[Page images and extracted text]
---+---

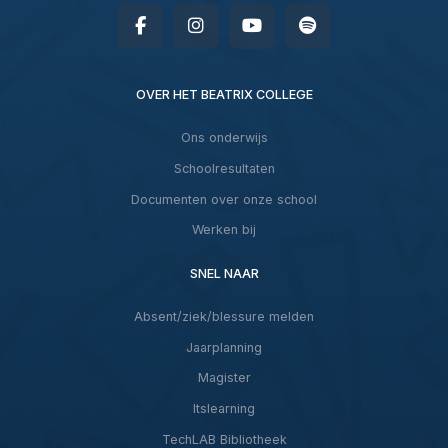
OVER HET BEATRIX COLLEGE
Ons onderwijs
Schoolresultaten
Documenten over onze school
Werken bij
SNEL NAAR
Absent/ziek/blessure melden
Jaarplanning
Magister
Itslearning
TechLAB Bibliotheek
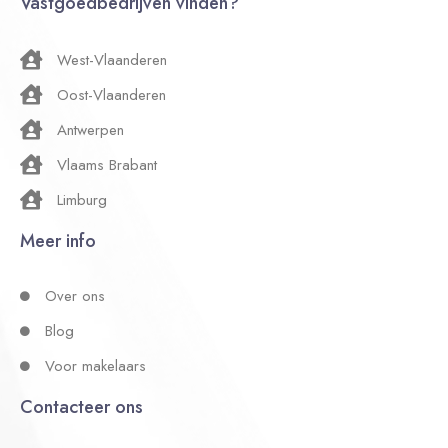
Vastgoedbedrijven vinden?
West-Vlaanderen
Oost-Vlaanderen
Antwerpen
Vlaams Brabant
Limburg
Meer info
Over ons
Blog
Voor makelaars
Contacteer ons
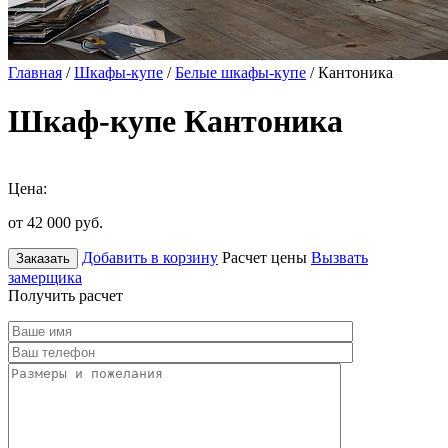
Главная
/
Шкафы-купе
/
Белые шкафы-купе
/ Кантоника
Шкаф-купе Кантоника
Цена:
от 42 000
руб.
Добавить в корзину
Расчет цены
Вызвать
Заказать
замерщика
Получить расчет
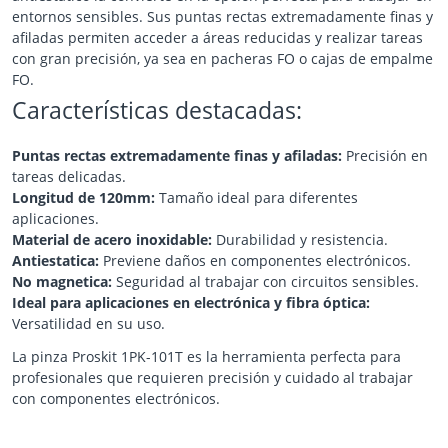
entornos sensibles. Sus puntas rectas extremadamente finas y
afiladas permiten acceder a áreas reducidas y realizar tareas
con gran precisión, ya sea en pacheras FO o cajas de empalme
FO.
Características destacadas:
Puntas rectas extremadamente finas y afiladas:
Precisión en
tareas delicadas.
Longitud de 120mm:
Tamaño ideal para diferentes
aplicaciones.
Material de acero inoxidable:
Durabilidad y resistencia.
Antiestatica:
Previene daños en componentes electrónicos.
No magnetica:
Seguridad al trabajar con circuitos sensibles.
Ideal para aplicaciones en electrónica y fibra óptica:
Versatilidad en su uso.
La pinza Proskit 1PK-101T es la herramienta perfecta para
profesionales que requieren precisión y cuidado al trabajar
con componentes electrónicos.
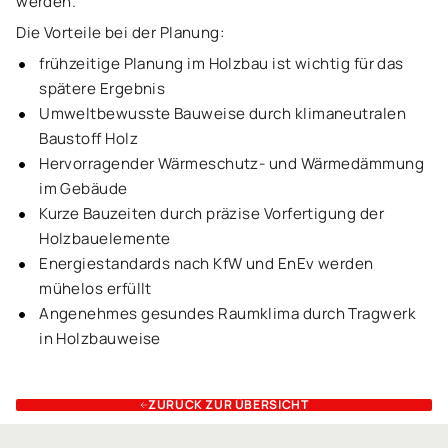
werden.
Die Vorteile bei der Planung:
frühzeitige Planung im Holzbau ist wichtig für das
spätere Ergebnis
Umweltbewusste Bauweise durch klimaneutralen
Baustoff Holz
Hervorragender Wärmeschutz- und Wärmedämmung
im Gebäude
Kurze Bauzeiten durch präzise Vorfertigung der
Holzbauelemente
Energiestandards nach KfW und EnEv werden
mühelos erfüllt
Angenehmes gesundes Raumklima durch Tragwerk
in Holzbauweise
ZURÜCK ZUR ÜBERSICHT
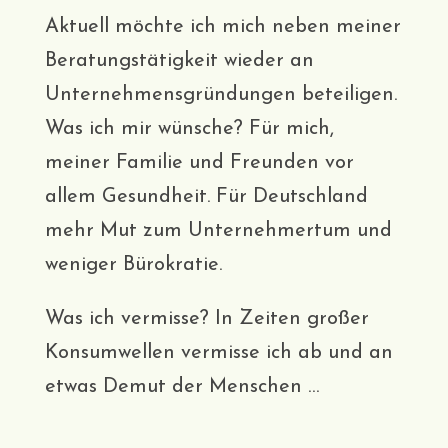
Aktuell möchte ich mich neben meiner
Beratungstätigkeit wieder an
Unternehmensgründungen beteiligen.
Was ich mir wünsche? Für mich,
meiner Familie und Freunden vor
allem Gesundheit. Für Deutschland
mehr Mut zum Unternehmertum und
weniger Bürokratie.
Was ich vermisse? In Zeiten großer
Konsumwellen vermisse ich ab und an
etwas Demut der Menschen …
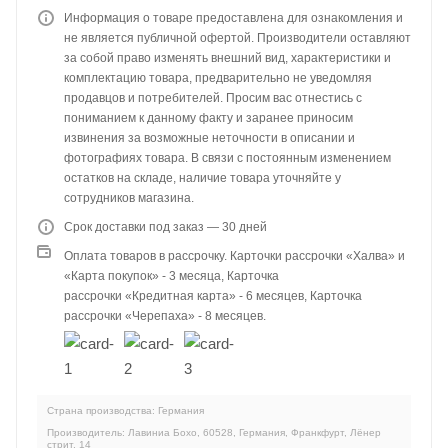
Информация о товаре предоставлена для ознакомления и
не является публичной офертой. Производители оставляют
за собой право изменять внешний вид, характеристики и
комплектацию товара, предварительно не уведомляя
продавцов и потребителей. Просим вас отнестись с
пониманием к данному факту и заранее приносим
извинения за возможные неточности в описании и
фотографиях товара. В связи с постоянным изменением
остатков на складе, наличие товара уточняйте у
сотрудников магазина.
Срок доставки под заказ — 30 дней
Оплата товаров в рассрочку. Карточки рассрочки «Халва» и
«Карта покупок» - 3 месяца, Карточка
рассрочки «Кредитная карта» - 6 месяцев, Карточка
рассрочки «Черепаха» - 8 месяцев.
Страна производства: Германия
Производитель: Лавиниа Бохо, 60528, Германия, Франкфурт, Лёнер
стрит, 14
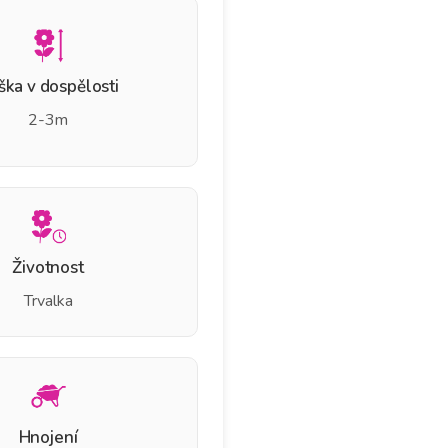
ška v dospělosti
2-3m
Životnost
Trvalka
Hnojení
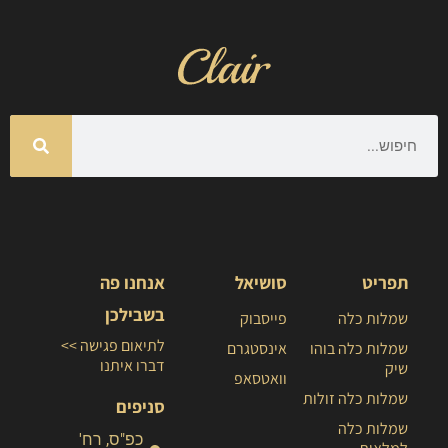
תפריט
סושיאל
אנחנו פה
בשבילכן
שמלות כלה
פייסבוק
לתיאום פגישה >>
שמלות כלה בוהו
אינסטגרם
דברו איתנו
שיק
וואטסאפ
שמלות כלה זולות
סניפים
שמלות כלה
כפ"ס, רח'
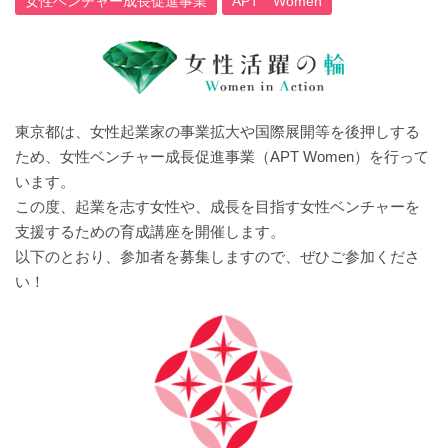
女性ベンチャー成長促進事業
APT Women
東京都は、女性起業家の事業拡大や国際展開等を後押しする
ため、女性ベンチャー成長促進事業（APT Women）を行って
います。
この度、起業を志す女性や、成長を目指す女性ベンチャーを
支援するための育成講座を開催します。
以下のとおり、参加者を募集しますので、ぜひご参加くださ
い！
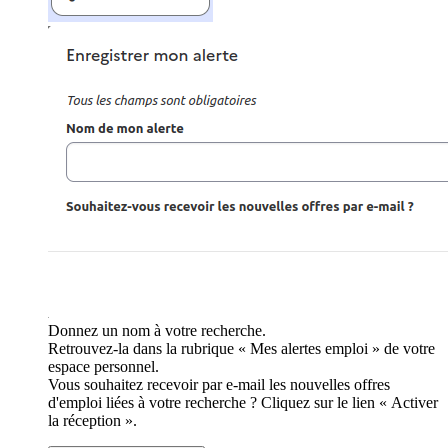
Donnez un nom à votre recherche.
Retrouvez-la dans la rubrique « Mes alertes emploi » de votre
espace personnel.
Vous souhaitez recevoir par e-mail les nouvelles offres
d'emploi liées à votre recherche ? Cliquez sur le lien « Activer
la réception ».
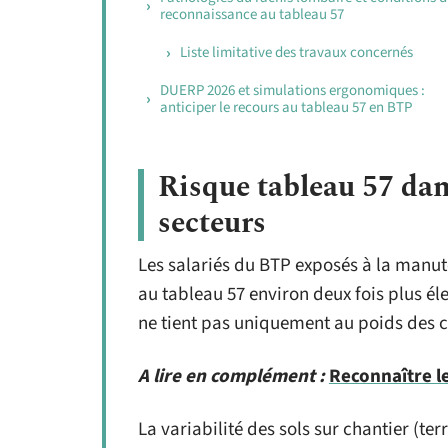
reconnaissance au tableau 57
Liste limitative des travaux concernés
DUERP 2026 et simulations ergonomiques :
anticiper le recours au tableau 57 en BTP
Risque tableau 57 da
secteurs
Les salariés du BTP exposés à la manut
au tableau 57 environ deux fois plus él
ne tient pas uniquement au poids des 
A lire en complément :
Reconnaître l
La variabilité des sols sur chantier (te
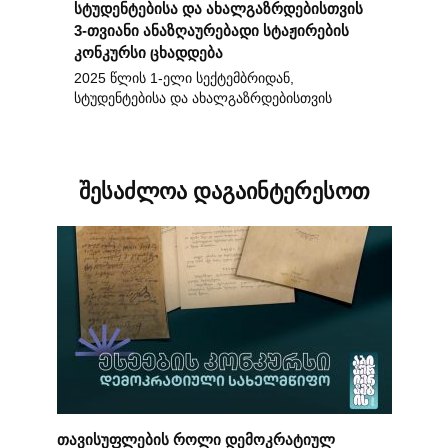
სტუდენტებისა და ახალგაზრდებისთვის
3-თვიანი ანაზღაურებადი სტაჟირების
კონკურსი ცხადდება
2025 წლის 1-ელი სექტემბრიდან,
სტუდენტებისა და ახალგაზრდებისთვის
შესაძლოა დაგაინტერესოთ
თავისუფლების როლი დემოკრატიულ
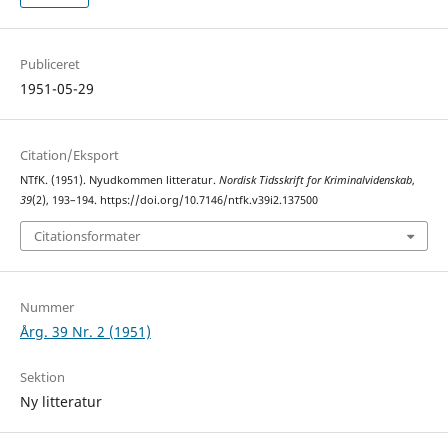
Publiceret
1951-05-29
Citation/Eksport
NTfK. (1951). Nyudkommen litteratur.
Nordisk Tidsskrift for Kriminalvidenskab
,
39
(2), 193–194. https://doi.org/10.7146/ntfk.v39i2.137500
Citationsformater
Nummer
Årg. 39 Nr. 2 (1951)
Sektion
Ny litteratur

---+---

▶ YOUR OBJECTIVE: Each entry gets copied exactly; the pictures stay out.

▶ ANSWER BOX:
OVER HET BEATRIX COLLEGE
Ons onderwijs
Schoolresultaten
Documenten over onze school
Werken bij
SNEL NAAR
Absent/ziek/blessure melden
Jaarplanning
Magister
Itslearning
TechLAB Bibliotheek
Vastgoedbedrijven vinden?
West-Vlaanderen
Oost-Vlaanderen
Antwerpen
Vlaams Brabant
Limburg
Meer info
Over ons
Blog
Voor makelaars
Contacteer ons
Главная
/
Шкафы-купе
/
Белые шкафы-купе
/ Кантоника
Шкаф-купе Кантоника
Цена:
от 42 000
руб.
Добавить в корзину
Расчет цены
Вызвать
Заказать
замерщика
Получить расчет
entornos sensibles. Sus puntas rectas extremadamente finas y
afiladas permiten acceder a áreas reducidas y realizar tareas
con gran precisión, ya sea en pacheras FO o cajas de empalme
FO.
Características destacadas:
Puntas rectas extremadamente finas y afiladas:
Precisión en
tareas delicadas.
Longitud de 120mm:
Tamaño ideal para diferentes
aplicaciones.
Material de acero inoxidable:
Durabilidad y resistencia.
Antiestatica:
Previene daños en componentes electrónicos.
No magnetica:
Seguridad al trabajar con circuitos sensibles.
Ideal para aplicaciones en electrónica y fibra óptica:
Versatilidad en su uso.
La pinza Proskit 1PK-101T es la herramienta perfecta para
profesionales que requieren precisión y cuidado al trabajar
con componentes electrónicos.
werden.
Die Vorteile bei der Planung:
frühzeitige Planung im Holzbau ist wichtig für das
spätere Ergebnis
Umweltbewusste Bauweise durch klimaneutralen
Baustoff Holz
Hervorragender Wärmeschutz- und Wärmedämmung
im Gebäude
Kurze Bauzeiten durch präzise Vorfertigung der
Holzbauelemente
Energiestandards nach KfW und EnEv werden
mühelos erfüllt
Angenehmes gesundes Raumklima durch Tragwerk
in Holzbauweise
ZURÜCK ZUR ÜBERSICHT
Aktuell möchte ich mich neben meiner
Beratungstätigkeit wieder an
Unternehmensgründungen beteiligen.
Was ich mir wünsche? Für mich,
meiner Familie und Freunden vor
allem Gesundheit. Für Deutschland
mehr Mut zum Unternehmertum und
weniger Bürokratie.
Was ich vermisse? In Zeiten großer
Konsumwellen vermisse ich ab und an
etwas Demut der Menschen …
Информация о товаре предоставлена для ознакомления и
не является публичной офертой. Производители оставляют
за собой право изменять внешний вид, характеристики и
комплектацию товара, предварительно не уведомляя
продавцов и потребителей. Просим вас отнестись с
пониманием к данному факту и заранее приносим
извинения за возможные неточности в описании и
фотографиях товара. В связи с постоянным изменением
остатков на складе, наличие товара уточняйте у
сотрудников магазина.
Срок доставки под заказ — 30 дней
Оплата товаров в рассрочку. Карточки рассрочки «Халва» и
«Карта покупок» - 3 месяца, Карточка
рассрочки «Кредитная карта» - 6 месяцев, Карточка
рассрочки «Черепаха» - 8 месяцев.
Страна производства: Германия
Производитель: Лавиниа Бохо, 60528, Германия, Франкфурт, Лёнер
стрит, 14
ška v dospělosti
2-3m
Životnost
Trvalka
Hnojení
תפריט
סושיאל
אנחנו פה
בשבילכן
שמלות כלה
פייסבוק
לתיאום פגישה >>
שמלות כלה בוהו
אינסטגרם
דברו איתנו
שיק
וואטסאפ
שמלות כלה זולות
סניפים
שמלות כלה
כפ"ס, רח'
女性ベンチャー成長促進事業
APT Women
東京都は、女性起業家の事業拡大や国際展開等を後押しする
ため、女性ベンチャー成長促進事業（APT Women）を行って
います。
この度、起業を志す女性や、成長を目指す女性ベンチャーを
支援するための育成講座を開催します。
以下のとおり、参加者を募集しますので、ぜひご参加くださ
い！
Donnez un nom à votre recherche.
Retrouvez-la dans la rubrique « Mes alertes emploi » de votre
espace personnel.
Vous souhaitez recevoir par e-mail les nouvelles offres
d'emploi liées à votre recherche ? Cliquez sur le lien « Activer
la réception ».
reconnaissance au tableau 57
Liste limitative des travaux concernés
DUERP 2026 et simulations ergonomiques :
anticiper le recours au tableau 57 en BTP
Risque tableau 57 da
secteurs
Les salariés du BTP exposés à la manut
au tableau 57 environ deux fois plus él
ne tient pas uniquement au poids des 
A lire en complément :
Reconnaître l
La variabilité des sols sur chantier (te
სტუდენტებისა და ახალგაზრდებისთვის
3-თვიანი ანაზღაურებადი სტაჟირების
კონკურსი ცხადდება
2025 წლის 1-ელი სექტემბრიდან,
სტუდენტებისა და ახალგაზრდებისთვის
შესაძლოა დაგაინტერესოთ
თავისუფლების როლი დემოკრატიულ
Publiceret
1951-05-29
Citation/Eksport
NTfK. (1951). Nyudkommen litteratur.
Nordisk Tidsskrift for Kriminalvidenskab
,
39
(2), 193–194. https://doi.org/10.7146/ntfk.v39i2.137500
Citationsformater
Nummer
Årg. 39 Nr. 2 (1951)
Sektion
Ny litteratur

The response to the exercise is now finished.